**Work instruction**
In the listing below, every line with the word "Club" needs to be copied.

★ ★ ★

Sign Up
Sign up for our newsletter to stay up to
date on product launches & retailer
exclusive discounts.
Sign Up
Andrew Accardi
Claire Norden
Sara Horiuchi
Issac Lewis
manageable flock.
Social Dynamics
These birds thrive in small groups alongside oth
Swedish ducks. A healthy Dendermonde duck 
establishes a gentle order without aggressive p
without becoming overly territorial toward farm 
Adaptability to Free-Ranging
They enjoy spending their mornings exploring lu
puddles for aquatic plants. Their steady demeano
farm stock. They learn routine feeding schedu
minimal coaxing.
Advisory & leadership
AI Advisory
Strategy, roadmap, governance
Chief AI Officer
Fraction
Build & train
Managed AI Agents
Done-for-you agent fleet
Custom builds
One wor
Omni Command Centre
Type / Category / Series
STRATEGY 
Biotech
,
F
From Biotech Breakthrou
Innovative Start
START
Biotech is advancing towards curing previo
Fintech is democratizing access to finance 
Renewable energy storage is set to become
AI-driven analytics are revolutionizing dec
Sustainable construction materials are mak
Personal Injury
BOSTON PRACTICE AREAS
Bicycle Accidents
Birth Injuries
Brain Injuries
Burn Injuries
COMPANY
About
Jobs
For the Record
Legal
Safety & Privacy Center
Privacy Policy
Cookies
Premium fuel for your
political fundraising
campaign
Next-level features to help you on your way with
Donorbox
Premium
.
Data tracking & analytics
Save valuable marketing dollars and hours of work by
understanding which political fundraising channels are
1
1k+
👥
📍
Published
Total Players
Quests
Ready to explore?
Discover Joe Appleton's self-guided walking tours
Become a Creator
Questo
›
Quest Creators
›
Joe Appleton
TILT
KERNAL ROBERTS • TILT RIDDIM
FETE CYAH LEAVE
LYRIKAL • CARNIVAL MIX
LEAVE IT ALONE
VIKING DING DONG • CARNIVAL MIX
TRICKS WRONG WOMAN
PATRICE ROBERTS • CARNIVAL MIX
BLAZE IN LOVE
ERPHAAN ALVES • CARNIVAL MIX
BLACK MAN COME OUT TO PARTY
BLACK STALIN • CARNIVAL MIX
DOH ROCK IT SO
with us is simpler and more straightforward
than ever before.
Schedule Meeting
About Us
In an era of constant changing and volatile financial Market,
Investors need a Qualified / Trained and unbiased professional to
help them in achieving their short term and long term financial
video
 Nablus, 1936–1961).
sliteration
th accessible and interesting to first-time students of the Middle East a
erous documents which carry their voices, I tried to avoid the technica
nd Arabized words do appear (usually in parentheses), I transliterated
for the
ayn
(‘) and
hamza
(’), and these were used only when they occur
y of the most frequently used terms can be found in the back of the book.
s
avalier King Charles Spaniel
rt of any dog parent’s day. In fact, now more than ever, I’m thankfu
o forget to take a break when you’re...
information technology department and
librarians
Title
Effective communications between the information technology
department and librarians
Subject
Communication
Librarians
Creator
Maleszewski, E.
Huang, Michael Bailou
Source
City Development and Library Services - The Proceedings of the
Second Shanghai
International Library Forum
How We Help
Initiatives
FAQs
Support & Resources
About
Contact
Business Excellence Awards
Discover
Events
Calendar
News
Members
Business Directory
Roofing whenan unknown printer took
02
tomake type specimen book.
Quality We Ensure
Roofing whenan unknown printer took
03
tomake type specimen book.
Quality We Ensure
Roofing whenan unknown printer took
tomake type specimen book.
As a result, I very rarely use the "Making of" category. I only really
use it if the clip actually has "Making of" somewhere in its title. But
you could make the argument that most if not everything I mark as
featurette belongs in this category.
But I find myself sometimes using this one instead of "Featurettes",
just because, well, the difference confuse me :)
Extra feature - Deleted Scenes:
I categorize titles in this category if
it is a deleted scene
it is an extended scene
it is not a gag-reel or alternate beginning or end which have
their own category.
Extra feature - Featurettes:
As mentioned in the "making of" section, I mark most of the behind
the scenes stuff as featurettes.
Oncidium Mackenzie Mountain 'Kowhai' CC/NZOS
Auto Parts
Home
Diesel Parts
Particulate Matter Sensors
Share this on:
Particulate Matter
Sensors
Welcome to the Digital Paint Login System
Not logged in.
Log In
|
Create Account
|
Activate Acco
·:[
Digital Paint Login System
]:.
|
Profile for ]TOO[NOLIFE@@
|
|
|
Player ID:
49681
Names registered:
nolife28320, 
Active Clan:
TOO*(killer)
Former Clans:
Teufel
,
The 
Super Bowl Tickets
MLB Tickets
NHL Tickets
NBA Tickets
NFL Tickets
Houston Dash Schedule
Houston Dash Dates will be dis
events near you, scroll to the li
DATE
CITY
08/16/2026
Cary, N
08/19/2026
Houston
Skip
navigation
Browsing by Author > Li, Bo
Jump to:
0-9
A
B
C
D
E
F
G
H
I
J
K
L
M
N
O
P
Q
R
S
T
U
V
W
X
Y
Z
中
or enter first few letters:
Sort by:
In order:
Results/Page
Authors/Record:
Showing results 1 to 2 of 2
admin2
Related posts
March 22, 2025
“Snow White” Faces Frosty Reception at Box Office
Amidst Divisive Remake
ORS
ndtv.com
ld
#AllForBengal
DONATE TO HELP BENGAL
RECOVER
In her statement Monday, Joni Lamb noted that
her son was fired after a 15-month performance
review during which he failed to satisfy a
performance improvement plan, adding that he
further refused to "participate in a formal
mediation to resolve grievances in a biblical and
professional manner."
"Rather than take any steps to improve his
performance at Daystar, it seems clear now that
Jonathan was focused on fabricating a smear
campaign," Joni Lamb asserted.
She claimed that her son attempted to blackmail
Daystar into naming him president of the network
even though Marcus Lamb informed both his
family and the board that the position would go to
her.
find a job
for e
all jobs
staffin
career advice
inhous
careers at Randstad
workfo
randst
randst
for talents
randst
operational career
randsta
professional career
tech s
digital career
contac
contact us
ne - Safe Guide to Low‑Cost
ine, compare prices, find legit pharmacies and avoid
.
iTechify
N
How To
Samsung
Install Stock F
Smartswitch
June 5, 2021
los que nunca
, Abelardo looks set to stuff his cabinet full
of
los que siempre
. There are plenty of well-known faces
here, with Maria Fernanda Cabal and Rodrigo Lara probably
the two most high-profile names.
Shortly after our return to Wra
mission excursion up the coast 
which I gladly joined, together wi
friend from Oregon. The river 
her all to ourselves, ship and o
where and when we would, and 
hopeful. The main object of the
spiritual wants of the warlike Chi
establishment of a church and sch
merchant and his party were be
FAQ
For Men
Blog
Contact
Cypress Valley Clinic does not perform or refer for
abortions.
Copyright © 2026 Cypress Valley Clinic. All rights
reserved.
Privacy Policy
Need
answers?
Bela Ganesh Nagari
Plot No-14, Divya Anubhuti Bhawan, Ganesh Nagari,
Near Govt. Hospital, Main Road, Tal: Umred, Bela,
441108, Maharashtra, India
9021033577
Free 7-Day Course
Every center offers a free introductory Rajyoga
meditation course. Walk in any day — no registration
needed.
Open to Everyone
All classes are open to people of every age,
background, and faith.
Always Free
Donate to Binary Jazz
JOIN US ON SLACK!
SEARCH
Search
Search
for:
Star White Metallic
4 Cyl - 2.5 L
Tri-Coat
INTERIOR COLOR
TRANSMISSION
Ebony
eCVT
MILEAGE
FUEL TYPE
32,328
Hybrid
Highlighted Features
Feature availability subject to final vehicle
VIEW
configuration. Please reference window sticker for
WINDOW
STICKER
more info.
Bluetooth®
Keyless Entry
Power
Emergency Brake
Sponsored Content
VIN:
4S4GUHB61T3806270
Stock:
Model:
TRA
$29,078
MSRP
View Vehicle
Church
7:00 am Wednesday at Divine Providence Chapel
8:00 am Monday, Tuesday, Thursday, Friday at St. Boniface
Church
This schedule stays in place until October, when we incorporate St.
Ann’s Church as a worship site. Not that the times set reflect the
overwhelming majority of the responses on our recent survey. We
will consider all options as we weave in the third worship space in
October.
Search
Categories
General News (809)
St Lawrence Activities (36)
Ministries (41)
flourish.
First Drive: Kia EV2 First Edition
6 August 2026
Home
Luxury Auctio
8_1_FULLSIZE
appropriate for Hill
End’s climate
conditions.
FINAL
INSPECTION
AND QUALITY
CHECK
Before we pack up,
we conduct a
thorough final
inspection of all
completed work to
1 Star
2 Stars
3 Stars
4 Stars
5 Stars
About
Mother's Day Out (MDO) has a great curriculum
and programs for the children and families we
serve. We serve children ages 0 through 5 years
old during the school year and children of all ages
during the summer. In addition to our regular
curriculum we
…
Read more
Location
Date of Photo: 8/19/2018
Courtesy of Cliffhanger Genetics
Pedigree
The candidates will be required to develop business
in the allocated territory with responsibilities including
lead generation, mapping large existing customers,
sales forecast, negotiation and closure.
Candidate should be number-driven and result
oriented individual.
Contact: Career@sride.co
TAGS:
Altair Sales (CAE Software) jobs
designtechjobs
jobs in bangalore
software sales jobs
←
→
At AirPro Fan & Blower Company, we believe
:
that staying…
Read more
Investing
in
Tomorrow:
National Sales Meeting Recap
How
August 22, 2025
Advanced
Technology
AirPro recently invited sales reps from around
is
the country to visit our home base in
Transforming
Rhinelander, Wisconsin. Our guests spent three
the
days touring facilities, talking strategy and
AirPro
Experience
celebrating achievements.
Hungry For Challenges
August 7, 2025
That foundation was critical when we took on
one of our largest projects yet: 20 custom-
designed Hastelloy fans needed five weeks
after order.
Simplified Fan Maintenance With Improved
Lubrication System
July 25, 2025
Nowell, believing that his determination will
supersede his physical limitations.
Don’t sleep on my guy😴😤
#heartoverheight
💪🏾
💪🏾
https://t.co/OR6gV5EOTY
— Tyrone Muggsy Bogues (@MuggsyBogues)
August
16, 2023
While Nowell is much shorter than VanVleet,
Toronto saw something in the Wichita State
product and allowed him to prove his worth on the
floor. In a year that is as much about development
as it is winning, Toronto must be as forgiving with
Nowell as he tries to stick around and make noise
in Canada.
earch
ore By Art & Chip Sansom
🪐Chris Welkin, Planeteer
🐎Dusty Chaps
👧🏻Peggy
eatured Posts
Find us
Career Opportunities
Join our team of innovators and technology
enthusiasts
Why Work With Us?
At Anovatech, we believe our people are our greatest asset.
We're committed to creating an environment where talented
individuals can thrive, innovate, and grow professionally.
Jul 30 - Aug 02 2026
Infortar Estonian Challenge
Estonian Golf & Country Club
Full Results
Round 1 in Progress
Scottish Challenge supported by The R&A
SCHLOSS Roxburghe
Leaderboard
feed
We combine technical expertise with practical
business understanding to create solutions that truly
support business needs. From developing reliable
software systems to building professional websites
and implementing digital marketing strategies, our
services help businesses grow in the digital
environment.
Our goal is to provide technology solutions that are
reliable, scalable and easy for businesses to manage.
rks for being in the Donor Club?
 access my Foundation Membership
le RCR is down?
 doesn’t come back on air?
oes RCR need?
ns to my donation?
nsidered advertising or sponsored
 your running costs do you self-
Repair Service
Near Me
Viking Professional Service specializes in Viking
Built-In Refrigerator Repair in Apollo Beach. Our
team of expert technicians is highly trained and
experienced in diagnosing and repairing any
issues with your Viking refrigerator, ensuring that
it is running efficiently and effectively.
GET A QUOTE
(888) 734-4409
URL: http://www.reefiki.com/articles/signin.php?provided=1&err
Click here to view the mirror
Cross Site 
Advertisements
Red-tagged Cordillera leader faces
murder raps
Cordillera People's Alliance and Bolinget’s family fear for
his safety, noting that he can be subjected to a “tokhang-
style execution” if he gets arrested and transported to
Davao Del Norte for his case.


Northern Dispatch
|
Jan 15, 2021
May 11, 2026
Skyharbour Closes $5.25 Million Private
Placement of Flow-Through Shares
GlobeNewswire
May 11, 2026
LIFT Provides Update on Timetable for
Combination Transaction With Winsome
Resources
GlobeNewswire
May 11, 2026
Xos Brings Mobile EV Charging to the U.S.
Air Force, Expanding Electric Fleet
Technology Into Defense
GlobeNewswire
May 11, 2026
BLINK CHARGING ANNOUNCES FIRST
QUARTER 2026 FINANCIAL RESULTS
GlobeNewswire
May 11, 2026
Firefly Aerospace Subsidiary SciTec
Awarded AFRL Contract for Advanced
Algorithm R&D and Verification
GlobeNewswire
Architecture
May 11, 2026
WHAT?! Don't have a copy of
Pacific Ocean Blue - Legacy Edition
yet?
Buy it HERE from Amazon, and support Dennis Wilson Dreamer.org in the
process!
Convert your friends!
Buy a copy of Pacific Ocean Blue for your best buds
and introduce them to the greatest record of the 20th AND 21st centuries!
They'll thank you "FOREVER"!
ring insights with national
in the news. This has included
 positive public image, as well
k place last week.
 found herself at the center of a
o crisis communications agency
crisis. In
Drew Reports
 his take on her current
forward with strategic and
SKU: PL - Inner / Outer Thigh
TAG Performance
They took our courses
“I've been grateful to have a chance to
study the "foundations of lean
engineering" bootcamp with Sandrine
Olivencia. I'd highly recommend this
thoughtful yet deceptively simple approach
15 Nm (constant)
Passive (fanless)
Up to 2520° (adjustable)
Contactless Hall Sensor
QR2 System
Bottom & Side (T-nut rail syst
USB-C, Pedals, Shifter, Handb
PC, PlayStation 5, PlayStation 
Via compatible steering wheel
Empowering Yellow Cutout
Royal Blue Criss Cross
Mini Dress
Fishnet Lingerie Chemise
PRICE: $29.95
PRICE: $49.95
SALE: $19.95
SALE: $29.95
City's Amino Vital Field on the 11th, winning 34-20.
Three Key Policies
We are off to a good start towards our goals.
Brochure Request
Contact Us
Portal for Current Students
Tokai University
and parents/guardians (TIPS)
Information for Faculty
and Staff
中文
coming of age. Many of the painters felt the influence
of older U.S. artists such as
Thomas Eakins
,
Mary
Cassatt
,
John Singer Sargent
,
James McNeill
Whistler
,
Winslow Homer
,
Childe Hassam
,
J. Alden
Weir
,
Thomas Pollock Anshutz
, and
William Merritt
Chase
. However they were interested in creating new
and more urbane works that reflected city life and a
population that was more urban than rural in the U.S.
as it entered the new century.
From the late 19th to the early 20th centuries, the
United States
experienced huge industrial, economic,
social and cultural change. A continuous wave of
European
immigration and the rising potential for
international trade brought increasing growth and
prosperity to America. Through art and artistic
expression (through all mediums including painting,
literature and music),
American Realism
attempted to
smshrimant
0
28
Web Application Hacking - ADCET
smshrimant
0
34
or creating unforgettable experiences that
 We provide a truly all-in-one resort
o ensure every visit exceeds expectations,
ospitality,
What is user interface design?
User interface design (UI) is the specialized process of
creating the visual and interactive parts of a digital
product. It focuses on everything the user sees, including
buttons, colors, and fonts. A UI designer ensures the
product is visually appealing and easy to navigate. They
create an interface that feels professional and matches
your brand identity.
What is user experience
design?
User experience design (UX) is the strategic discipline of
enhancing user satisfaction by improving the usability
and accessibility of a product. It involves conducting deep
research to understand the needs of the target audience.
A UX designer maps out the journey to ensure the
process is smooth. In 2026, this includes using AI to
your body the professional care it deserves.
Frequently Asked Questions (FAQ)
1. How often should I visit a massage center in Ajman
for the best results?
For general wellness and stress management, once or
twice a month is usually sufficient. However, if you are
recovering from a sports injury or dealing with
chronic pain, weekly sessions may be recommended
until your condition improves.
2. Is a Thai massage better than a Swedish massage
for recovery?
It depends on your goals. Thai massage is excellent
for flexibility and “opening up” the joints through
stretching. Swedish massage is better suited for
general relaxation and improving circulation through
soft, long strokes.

★ ★ ★

**Solution for this problem**
Estonian Golf & Country Club
rks for being in the Donor Club?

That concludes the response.